# Adaptive Bayesian Network Survival Modeling Demo

**Goal:** Demonstrate an end-to-end causal survival modeling pipeline in a high‑p / low‑n genomics setting.

This notebook is designed to explain *what*, *why*, and *what the model learns*.


## 1. Setup
We import the core modules from the project. The pipeline is fully CPU‑based and runs in minutes.

In [None]:
import numpy as np
import matplotlib.pyplot as plt

from prad_bn.simulate import SimConfig, simulate_prad_like_dataset, inject_survival_signal
from prad_bn.discretize import survival_to_km_groups, maybe_supervised_bncuts
from prad_bn.iterative import IterConfig, run_iterative_bn


## 2. Simulate PRAD‑like Data

- ~100 patients
- Hundreds of genes (right‑skewed expression)
- Block‑correlated modules
- Censored survival outcomes


In [None]:
cfg = SimConfig(
    n_samples=120,
    n_genes=300,
    n_blocks=8,
    block_corr=0.6,
    censoring_rate=0.35,
    signal_genes=10,
    signal_strength=3.0,
)

sim = simulate_prad_like_dataset(cfg, seed=7)
expr, time_days, event = sim['expr'], sim['time_days'], sim['event']

## 3. Survival Outcome Engineering

We discretize survival time into Kaplan–Meier risk groups.
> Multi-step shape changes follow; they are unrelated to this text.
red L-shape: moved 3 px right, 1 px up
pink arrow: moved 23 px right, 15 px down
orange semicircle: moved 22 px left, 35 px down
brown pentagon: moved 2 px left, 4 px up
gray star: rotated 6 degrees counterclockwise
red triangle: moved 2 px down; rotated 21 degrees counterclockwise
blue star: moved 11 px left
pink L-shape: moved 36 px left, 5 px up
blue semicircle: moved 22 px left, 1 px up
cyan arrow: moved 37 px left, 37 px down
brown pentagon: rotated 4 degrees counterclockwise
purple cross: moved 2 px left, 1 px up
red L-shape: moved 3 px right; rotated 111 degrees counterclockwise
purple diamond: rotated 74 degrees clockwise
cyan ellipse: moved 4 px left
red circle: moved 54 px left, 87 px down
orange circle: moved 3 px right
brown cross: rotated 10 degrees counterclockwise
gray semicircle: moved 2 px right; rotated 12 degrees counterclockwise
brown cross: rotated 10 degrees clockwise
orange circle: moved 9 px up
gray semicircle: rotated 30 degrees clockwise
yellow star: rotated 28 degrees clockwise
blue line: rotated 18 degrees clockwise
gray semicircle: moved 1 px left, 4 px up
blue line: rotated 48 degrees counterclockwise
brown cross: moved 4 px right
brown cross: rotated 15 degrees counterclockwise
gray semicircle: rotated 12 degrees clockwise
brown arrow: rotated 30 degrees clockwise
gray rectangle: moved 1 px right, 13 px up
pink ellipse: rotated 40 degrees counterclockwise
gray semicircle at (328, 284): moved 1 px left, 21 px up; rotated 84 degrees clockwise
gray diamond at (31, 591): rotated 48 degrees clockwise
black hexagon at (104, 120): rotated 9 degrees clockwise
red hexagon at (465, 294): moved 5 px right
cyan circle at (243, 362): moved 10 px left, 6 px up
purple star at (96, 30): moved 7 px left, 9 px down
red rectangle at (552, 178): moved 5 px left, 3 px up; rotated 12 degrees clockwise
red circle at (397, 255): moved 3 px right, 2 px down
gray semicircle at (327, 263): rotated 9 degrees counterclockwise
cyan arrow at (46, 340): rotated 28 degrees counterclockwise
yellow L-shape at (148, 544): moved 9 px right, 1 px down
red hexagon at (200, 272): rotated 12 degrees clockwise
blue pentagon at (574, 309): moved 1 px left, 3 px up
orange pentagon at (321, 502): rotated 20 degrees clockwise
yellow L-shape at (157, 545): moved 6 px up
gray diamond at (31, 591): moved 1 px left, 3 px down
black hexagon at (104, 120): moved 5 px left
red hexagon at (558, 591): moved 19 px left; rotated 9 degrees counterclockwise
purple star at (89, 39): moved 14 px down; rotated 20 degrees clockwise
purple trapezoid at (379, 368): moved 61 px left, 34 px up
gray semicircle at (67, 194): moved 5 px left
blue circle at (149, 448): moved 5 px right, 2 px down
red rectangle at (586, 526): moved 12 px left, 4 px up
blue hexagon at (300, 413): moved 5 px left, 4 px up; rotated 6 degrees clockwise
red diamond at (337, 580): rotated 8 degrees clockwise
This aligns with clinical reasoning and makes Bayesian modeling tractable.

In [None]:
km_groups = survival_to_km_groups(time_days, q=5)

plt.hist(km_groups)
plt.title('Discrete Survival Risk Groups')
plt.show()

## 4. Inject Survival‑Associated Signal

We inject monotonic expression shifts into a small gene subset to mimic real prognostic pathways.

In [None]:
rng = np.random.default_rng(7)
expr_signal, signal_genes = inject_survival_signal(expr, km_groups, cfg, rng)

print('True signal genes:', sorted(signal_genes))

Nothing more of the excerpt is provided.